Write out all the entries word for word and omit any pictures.

[Given records]
■ ■ ■
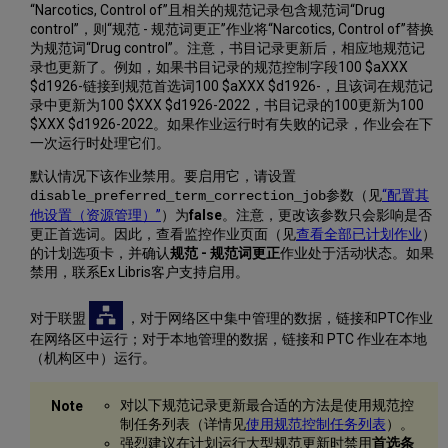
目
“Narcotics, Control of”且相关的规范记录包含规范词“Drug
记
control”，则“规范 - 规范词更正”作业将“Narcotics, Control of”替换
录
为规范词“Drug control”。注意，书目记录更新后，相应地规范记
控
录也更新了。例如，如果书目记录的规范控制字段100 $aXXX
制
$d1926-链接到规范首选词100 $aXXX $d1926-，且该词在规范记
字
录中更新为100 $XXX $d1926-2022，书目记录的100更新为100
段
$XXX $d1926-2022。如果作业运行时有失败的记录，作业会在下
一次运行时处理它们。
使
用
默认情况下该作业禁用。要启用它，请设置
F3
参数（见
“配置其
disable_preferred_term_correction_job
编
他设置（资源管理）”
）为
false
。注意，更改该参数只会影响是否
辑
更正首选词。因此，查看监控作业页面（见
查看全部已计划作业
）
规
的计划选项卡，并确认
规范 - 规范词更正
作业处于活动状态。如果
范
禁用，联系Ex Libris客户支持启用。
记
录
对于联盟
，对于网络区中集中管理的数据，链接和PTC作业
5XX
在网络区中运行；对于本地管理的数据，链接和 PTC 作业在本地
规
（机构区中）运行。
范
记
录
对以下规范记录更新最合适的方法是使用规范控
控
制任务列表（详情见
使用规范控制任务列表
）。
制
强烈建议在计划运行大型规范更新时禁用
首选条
■ ■ ■
[Response to this task]
目
“Narcotics, Control of”且相关的规范记录包含规范词“Drug
记
control”，则“规范 - 规范词更正”作业将“Narcotics, Control of”替换
录
为规范词“Drug control”。注意，书目记录更新后，相应地规范记
控
录也更新了。例如，如果书目记录的规范控制字段100 $aXXX
制
$d1926-链接到规范首选词100 $aXXX $d1926-，且该词在规范记
字
录中更新为100 $XXX $d1926-2022，书目记录的100更新为100
段
$XXX $d1926-2022。如果作业运行时有失败的记录，作业会在下
一次运行时处理它们。
使
用
默认情况下该作业禁用。要启用它，请设置
F3
参数（见
“配置其
disable_preferred_term_correction_job
编
他设置（资源管理）”
）为
false
。注意，更改该参数只会影响是否
辑
更正首选词。因此，查看监控作业页面（见
查看全部已计划作业
）
规
的计划选项卡，并确认
规范 - 规范词更正
作业处于活动状态。如果
范
禁用，联系Ex Libris客户支持启用。
记
录
对于联盟
，对于网络区中集中管理的数据，链接和PTC作业
5XX
在网络区中运行；对于本地管理的数据，链接和 PTC 作业在本地
规
（机构区中）运行。
范
记
录
对以下规范记录更新最合适的方法是使用规范控
控
制任务列表（详情见
使用规范控制任务列表
）。
制
强烈建议在计划运行大型规范更新时禁用
首选条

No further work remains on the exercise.